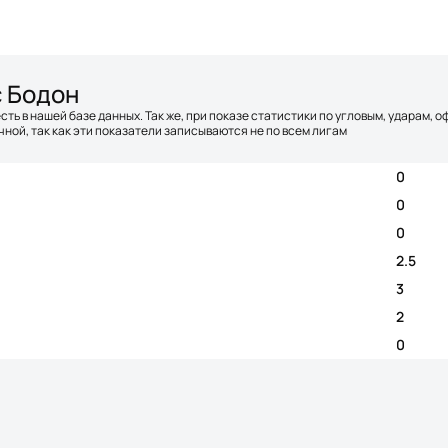
с Бодон
сть в нашей базе данных. Так же, при показе статистики по угловым, ударам, 
ной, так как эти показатели записываются не по всем лигам
0
0
0
2.5
3
2
0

········

→ **EXERCISE DESCRIPTION**
Reproduce the data above without a single change, please, but without its pictures.

→ **REPLY**
с Бодон
сть в нашей базе данных. Так же, при показе статистики по угловым, ударам, 
ной, так как эти показатели записываются не по всем лигам
0
0
0
2.5
3
2
0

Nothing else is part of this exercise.